Freigabe ohne Fertigstellung
Auf der neuen Brücke zwischen Tegel und Siemensstadt fließt der Verkehr
Zur Eröffnung am 31. August hatten sich zahlreiche Bürgerinnen und Bürger eingefunden. Auch via Instagram konnte die Feier verfolgt werden. Auf dem digitalen Kanal sei bereits beim Probelauf eine rege Beteiligung festgestellt worden, sagte Rolf Dietrich.
Rolf Dietrich ist der Berliner Chef des Wasserstraßen-Neubauamtes (WNA). Er ist mächtig stolz. An diesem Tag wird der Verkehr auf der neu errichteten Tegeler Brücke freigegeben, deren Bauherr das WNA ist. Überpünktlich, wenige Minuten vor dem angekündigten Termin um 12 Uhr wurde die zweispurig befahrbare Brücke für den motorisierten Verkehr freigegeben.
Das Bauwerk über dem Spandauer Schifffahrtskanal ist die einzige direkte Verbindung zwischen den Bezirken Reinickendorf und Spandau. Sie führt von Tegel nach Siemensstadt, beziehungsweise Haselhorst und umgekehrt. Ungefähr 20 000 Fahrzeuge werden hier täglich gezählt. Deshalb war die Verbindung auch während der Bauzeit nicht unterbrochen. Noch vor dem Abriss der alten Brücke wurde eine Behelfsbrücke gebaut, über die der Verkehr bis zum 31. August geführt wurde. Es gab zudem einige Herausforderungen, wie etwa das Verlegen von mehr als 30 Kabelsträngen von der alten Brücke auf die Behelfsbrücke und schließlich auf die neue Brücke.
Rolf Dietrich war deshalb stolz, dass das Bauwerk trotz mancher Widrigkeiten im Zeit- und Kostenrahmen geblieben sei. Allerdings ist das Gesamtprojekt noch nicht abgeschlossen. Der Geh- und Radweg auf der Westseite konnte bei der Freigabe noch nicht genutzt werden. Das Brückengeländer auf dieser Seite wird erst in den kommenden zwei bis drei Wochen installiert sein. Zudem muss noch der Rückbau der Behelfsbrücke erfolgen.
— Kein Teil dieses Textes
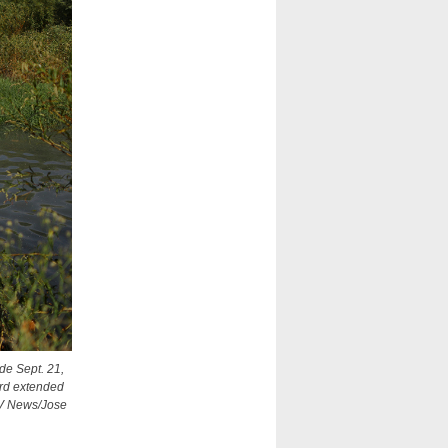
de Sept. 21,
ard extended
OSV News/Jose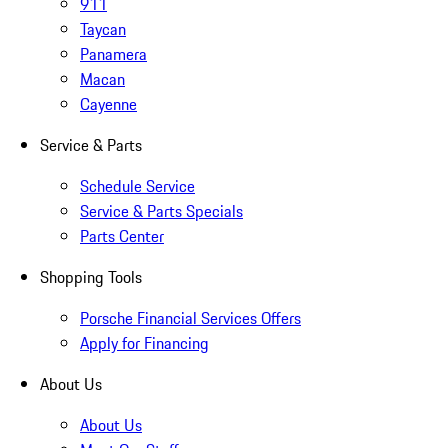
911
Taycan
Panamera
Macan
Cayenne
Service & Parts
Schedule Service
Service & Parts Specials
Parts Center
Shopping Tools
Porsche Financial Services Offers
Apply for Financing
About Us
About Us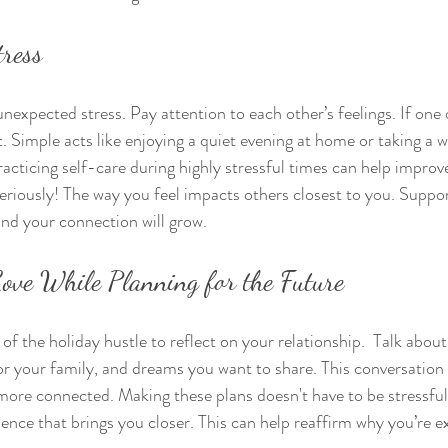
tress
nexpected stress. Pay attention to each other’s feelings. If one o
. Simple acts like enjoying a quiet evening at home or taking a w
racticing self-care during highly stressful times can help improve
 seriously! The way you feel impacts others closest to you. Suppo
nd your connection will grow.
Love While Planning for the Future
of the holiday hustle to reflect on your relationship.  Talk abou
for your family, and dreams you want to share. This conversation 
more connected. Making these plans doesn't have to be stressful;
ence that brings you closer. This can help reaffirm why you’re ex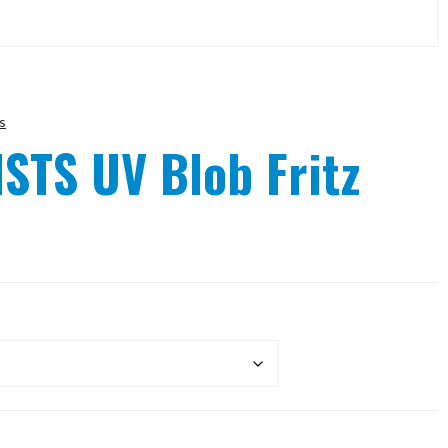
s
STS UV Blob Fritz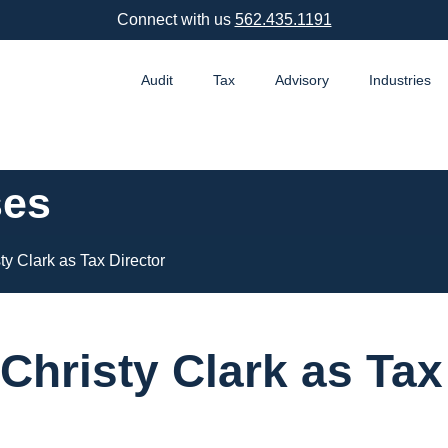
Connect with us
562.435.1191
Audit
Tax
Advisory
Industries
ses
 Clark as Tax Director
hristy Clark as Tax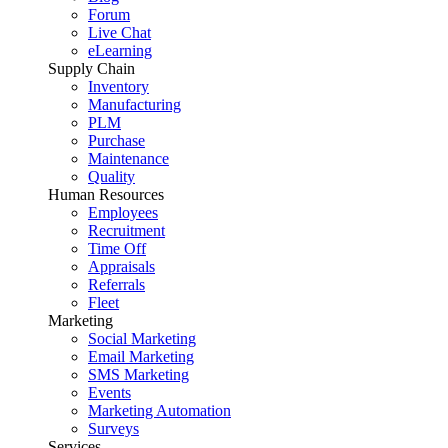
Forum
Live Chat
eLearning
Supply Chain
Inventory
Manufacturing
PLM
Purchase
Maintenance
Quality
Human Resources
Employees
Recruitment
Time Off
Appraisals
Referrals
Fleet
Marketing
Social Marketing
Email Marketing
SMS Marketing
Events
Marketing Automation
Surveys
Services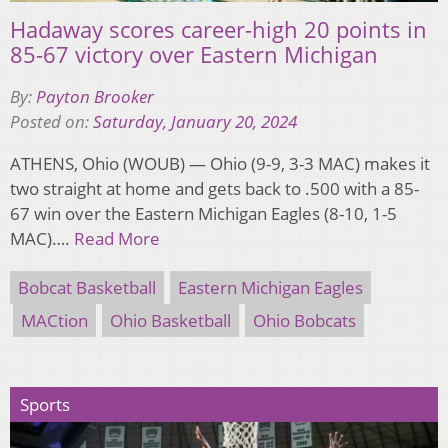
Hadaway scores career-high 20 points in
85-67 victory over Eastern Michigan
By:
Payton Brooker
Posted on:
Saturday, January 20, 2024
ATHENS, Ohio (WOUB) — Ohio (9-9, 3-3 MAC) makes it
two straight at home and gets back to .500 with a 85-
67 win over the Eastern Michigan Eagles (8-10, 1-5
MAC)….
Read More
Bobcat Basketball
Eastern Michigan Eagles
MACtion
Ohio Basketball
Ohio Bobcats
Sports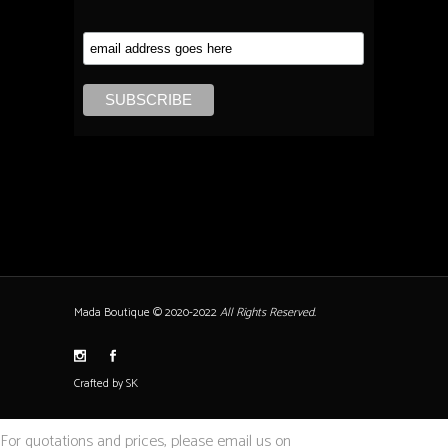
Mada Boutique © 2020-2022
All Rights Reserved.
Crafted by SK
For quotations and prices, please email us on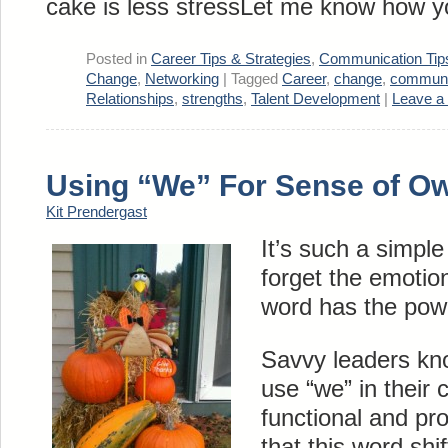
cake is less stressLet me know how y
Posted in
Career Tips & Strategies
,
Communication Tip
Change
,
Networking
|
Tagged
Career
,
change
,
communi
Relationships
,
strengths
,
Talent Development
|
Leave a
Using “We” For Sense of O
Kit Prendergast
It’s such a simple
forget the emotio
word has the powe
Savvy leaders kno
use “we” in their
functional and p
that this word shi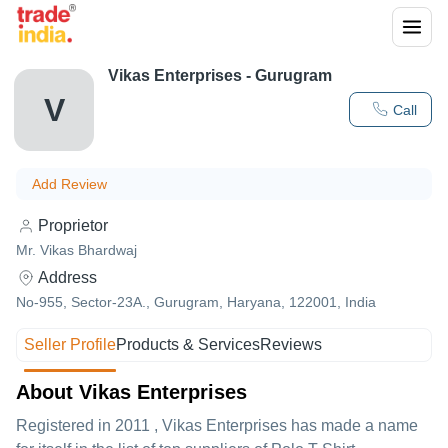
Vikas Enterprises - Gurugram
V
Call
Add Review
Proprietor
Mr. Vikas Bhardwaj
Address
No-955, Sector-23A., Gurugram, Haryana, 122001, India
Seller Profile
Products & Services
Reviews
About Vikas Enterprises
Registered in
2011
,
Vikas Enterprises
has made a name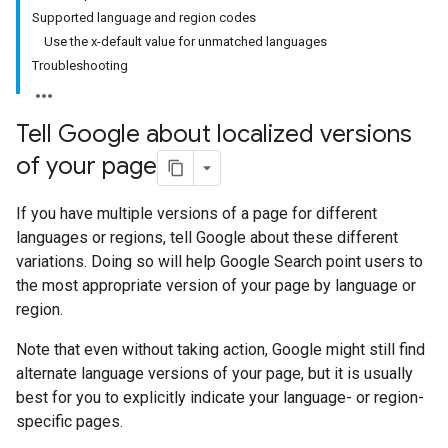
Supported language and region codes
Use the x-default value for unmatched languages
Troubleshooting
Tell Google about localized versions
of your page
If you have multiple versions of a page for different
languages or regions, tell Google about these different
variations. Doing so will help Google Search point users to
the most appropriate version of your page by language or
region.
Note that even without taking action, Google might still find
alternate language versions of your page, but it is usually
best for you to explicitly indicate your language- or region-
specific pages.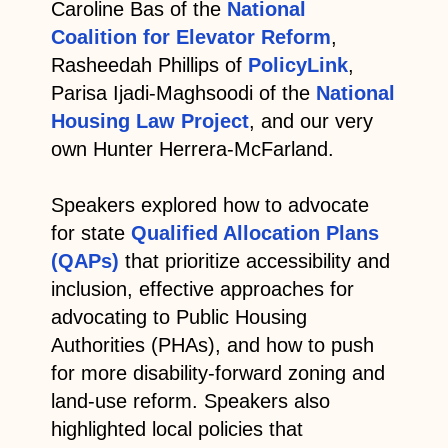
Caroline Bas of the
National
Coalition for Elevator Reform
,
Rasheedah Phillips of
PolicyLink
,
Parisa Ijadi-Maghsoodi of the
National
Housing Law Project
, and our very
own Hunter Herrera-McFarland.
Speakers explored how to advocate
for state
Qualified Allocation Plans
(QAPs)
that prioritize accessibility and
inclusion, effective approaches for
advocating to Public Housing
Authorities (PHAs), and how to push
for more disability-forward zoning and
land-use reform. Speakers also
highlighted local policies that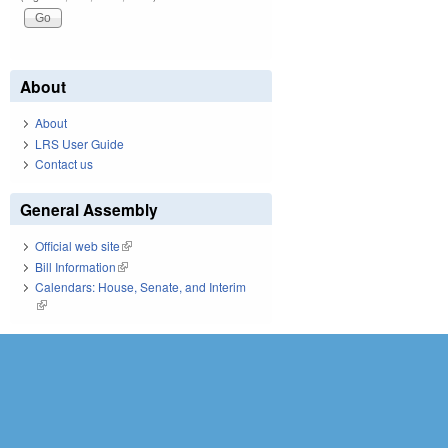
About
About
LRS User Guide
Contact us
General Assembly
Official web site
(link is external)
Bill Information
(link is external)
Calendars: House, Senate, and Interim
(link is external)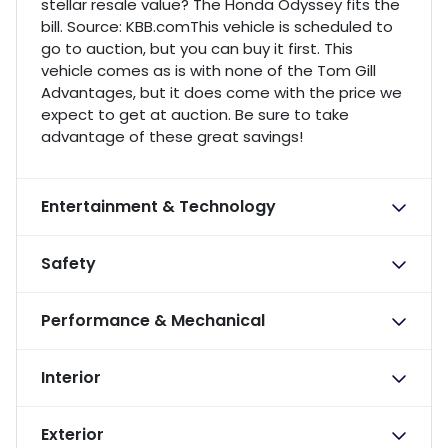
stellar resale value? The Honda Odyssey fits the
bill. Source: KBB.comThis vehicle is scheduled to
go to auction, but you can buy it first. This
vehicle comes as is with none of the Tom Gill
Advantages, but it does come with the price we
expect to get at auction. Be sure to take
advantage of these great savings!
Entertainment & Technology
Safety
Performance & Mechanical
Interior
Exterior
Zuletzt muss noch der Abschnitt des Radwegs Berlin – Kopenhagen fertiggestellt werden, der unter dem Bauwerk verläuft. Ab April 2024, so hieß es bei der Brückenfreigabe, könnten ihn die Pedaltreter nutzen.
Die Gesamtkosten werden weiter mit rund 20 Millionen Euro angegeben. Davon würden ungefähr 15 Millionen für die neue Brücke und die Behelfsumfahrung aufgewendet sowie etwa fünf Millionen vom Leitungsbetreiber für die über drei Dutzend Kabel, rechnete das Wasserstraßen-Neubauamt akribisch vor. Das Land Berlin habe die gesamten Herstellungskosten für die neue Brücke übernommen und sich zur Hälfte an den Kosten für die Behelfsumfahrung beteiligt. Die andere Hälfte trage die Wasserstraßen- und Schifffahrtsverwaltung des Bundes und zahle einen sogenannten Vorteilsausgleich für die neue Überführung, die im Eigentum des Bundes verbleibe.
Noch spannender als die Auflistung wer was bezahlt ist die Frage, ob das Geld reicht. Joachim Puls, Geschäftsführer des Bauträgers Via Structure Berlin, ließ in seiner Rede Zweifel daran erkennen. Er erwähnte die Bauvorbereitungen und Baubeginn mitten in der Corona-Pandemie, als Lieferketten brüchig geworden seien.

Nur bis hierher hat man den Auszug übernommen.